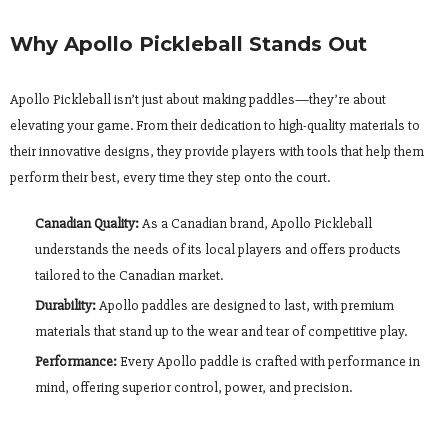
Why Apollo Pickleball Stands Out
Apollo Pickleball isn’t just about making paddles—they’re about
elevating your game. From their dedication to high-quality materials to
their innovative designs, they provide players with tools that help them
perform their best, every time they step onto the court.
Canadian Quality:
As a Canadian brand, Apollo Pickleball
understands the needs of its local players and offers products
tailored to the Canadian market.
Durability:
Apollo paddles are designed to last, with premium
materials that stand up to the wear and tear of competitive play.
Performance:
Every Apollo paddle is crafted with performance in
mind, offering superior control, power, and precision.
-=-=-
REQUIRED ACTION: Only the lines from the one with "Every Apollo paddle" to the end of the entries above belong in your answer. Retype them exactly.

WRITTEN REPLY:
Every Apollo paddle is crafted with performance in
mind, offering superior control, power, and precision.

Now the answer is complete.